The power of Freddie Mercury endures 27 years after his death. His biopic, ‘Bohemian Rhapsody’, directed (mostly) by Bryan Singer and starring Rami Malek as the iconic rock vocalist, bulldozed expectations, landing with a Queen-sized $50 million opening in the US. Despite behind-the-scenes clashes, 20th Century Fox was apparently so floored when they were presented with an early cut of the film, that they pushed it up from its original Christmas opening date. They had so much confidence in this picture’s appeal that they felt it didn’t need the added crutch of the holiday. Audiences love it! It has an A CinemaScore and four and a half stars via PostTrak. The budget of this film was $55M and it earned $12M last weekend when it opened in Great Britain, so it’s already in the black. Critics kind of hate it, though. It has a rotten 59% ranking on Rotten Tomatoes.
Director Bryan Singer has been among the powerful Hollywood men who has been accused of sexual misconduct in the last year, although to date, no charges have been brought against him. On top of that, he was reportedly absent from the set of ‘Bohemian Rhapsody’ quite a bit, fought furiously with Malek over differences in their takes on Mercury, and was reportedly fired with weeks of filming left. (Executive producer Dexter Fletcher stepped in to complete the film.) Often when a movie is embroiled behind the camera, it shows in the finished product. (‘Justice League’, ‘Suicide Squad’, etc.) That doesn’t appear to be the case here. (It probably helps that the footage Singer didn’t direct were smaller scenes, between Mercury and his first wife, Mary Austin, played by Lucy Boynton.)
While ‘Bohemian Rhapsody’ overindexed like crazy, Disney is facing another bomb, ‘The Nutcracker and the Four Realms’. This follows this spring’s big-budget flop ‘A Wrinkle in Time’. It’s unclear if Disney felt this was going to tank ahead of time, but it’s obvious that the studio has been putting the majority of its winter marketing oomph behind ‘Mary Poppins Returns’.

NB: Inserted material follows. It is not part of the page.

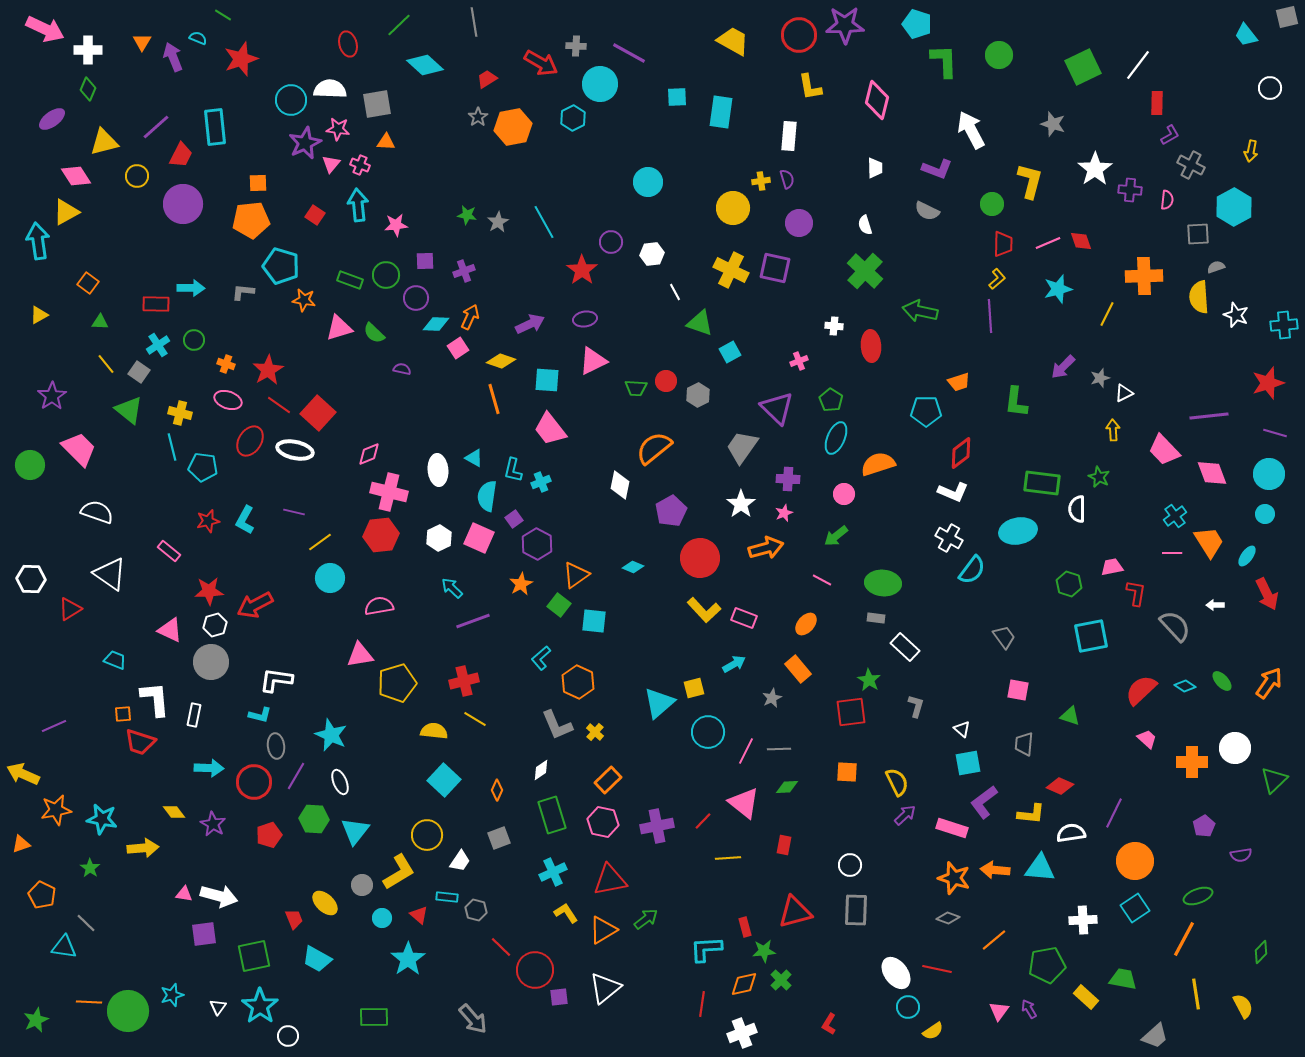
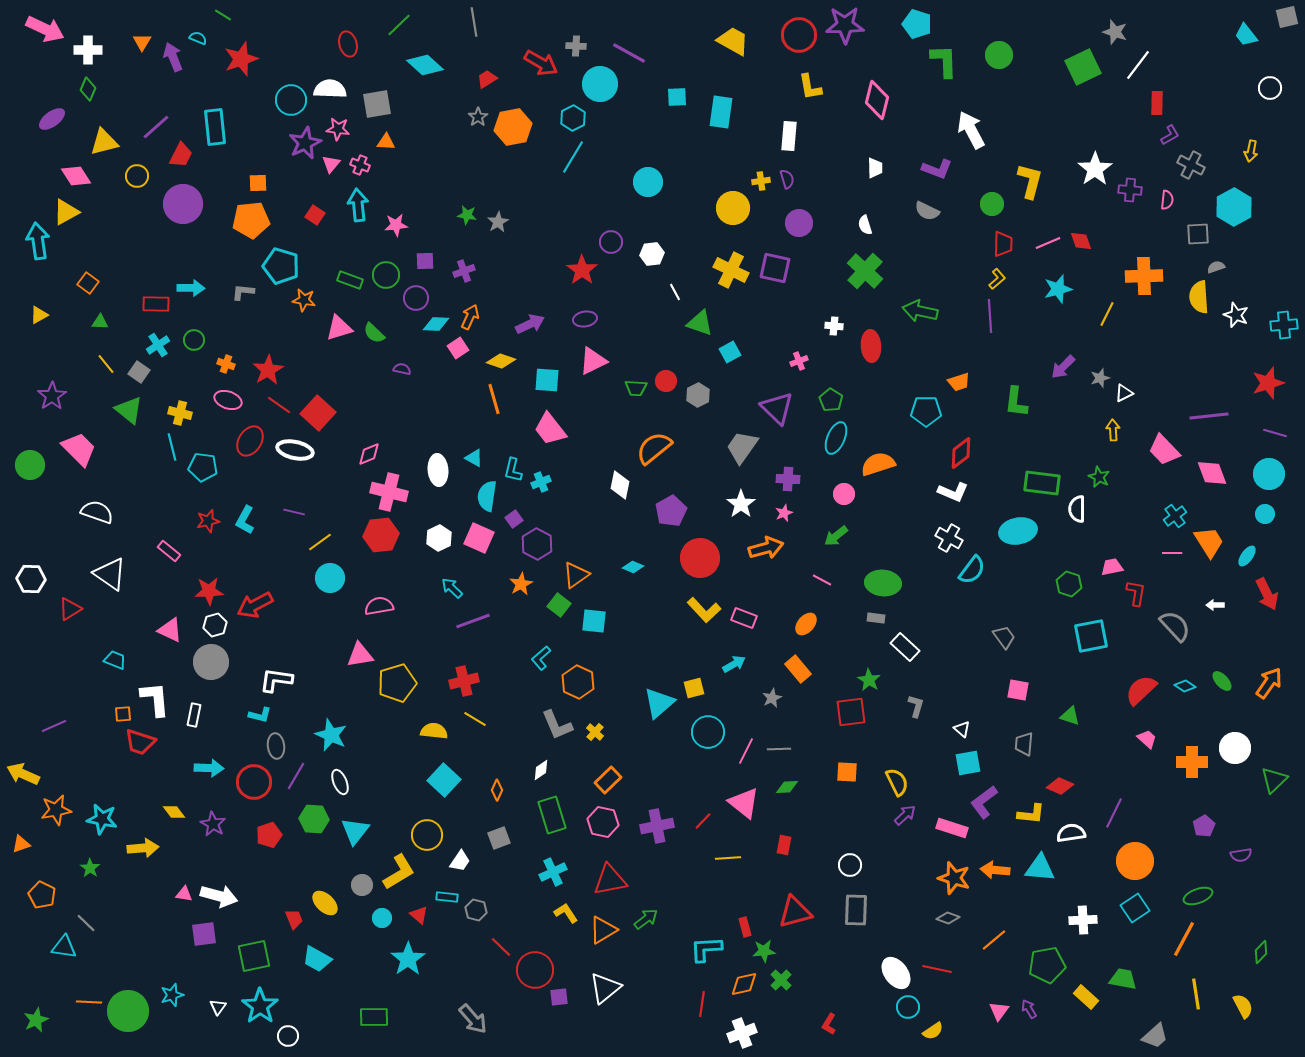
gray star at (1053, 124): moved 62 px right, 92 px up
cyan line at (544, 222): moved 29 px right, 65 px up; rotated 60 degrees clockwise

It’s possible that ‘The Nutcracker and the Four Realms’ simply came out too early. ‘The Nutcracker’ ballet is a Christmas tradition for thousands (if not millions), but this is just the first weekend of November and Halloween was mere days ago. (And ‘Halloween’ the movie is still in the Top Five.) While it’s a given that Target and Walmart are rolling out their Christmas decor and such, many people just aren’t mentally there yet. But once again, ‘Mary Poppins Returns’ is Disney’s big Christmas release, so ‘The Nutcracker and the Four Realms’ had to be released early enough that it wouldn’t step on its release.
In counter-programming, the Tyler Perry adult female-skewing comedy ‘Nobody’s Fool’ starring Tiffany Haddish and Tika Sumpter opened with $14M, which is low for a Perry flick. The weak open is being blamed on Tiffany Haddish overexposure. ‘Night School’ opened six weeks ago and she also starred in the indie Thanksgiving-themed comedy ‘The Oath’ which opened in limited release in at the end of September.
But Perry’s movies are crowd-pleasers. Those that turned out for ‘Nobody’s Fool’ gave it a great A- CinemaScore. This film’s budget was $19M, and Perry’s movies don’t get released overseas, so it needs to hang in in order to make back its small production and marketing budget.
- Bohemian Rhapsody (20th Century Fox/New Regency/GK Films) – $50M
- Nutcracker and the Four Realms (Disney) – $20M
- Nobody’s Fool (Paramount) – $14M
- A Star Is Born (Warner Brothers) – $11.1M
- Halloween (Universal/Miramax/Blumhouse) – $11M
Well, this weekend, audiences already snubbed the year’s first big Christmas movie. Will they begin to feel a lot more like Christmas next weekend? Universal Pictures hopes so, as it rolls out ‘The Grinch’, an update of the classic Dr. Seuss tale, featuring the voices of Benedict Cumberbatch, Rashida Jones, Angela Lansbury, Kenan Thompson and Pharrell Williams.
On the complete opposite end of the spectrum, MGM is releasing ‘The Girl in the Spider’s Web: A New Dragon Tattoo Story’. As is abundantly clear by the excessively long title, this is a continuation of the gritty ‘Millennium’ mystery series, originated by Stieg Larsson’s novels. British actor Claire Foy takes over as Lisbeth Salander, first played by Noomi Rapace in the Swedish film adaptations, and by Rooney Mara in the American production of ‘The Girl with the Dragon Tattoo’. (Rapace won a BAFTA Award for her portrayal and Mara was nominated for an Academy Award.)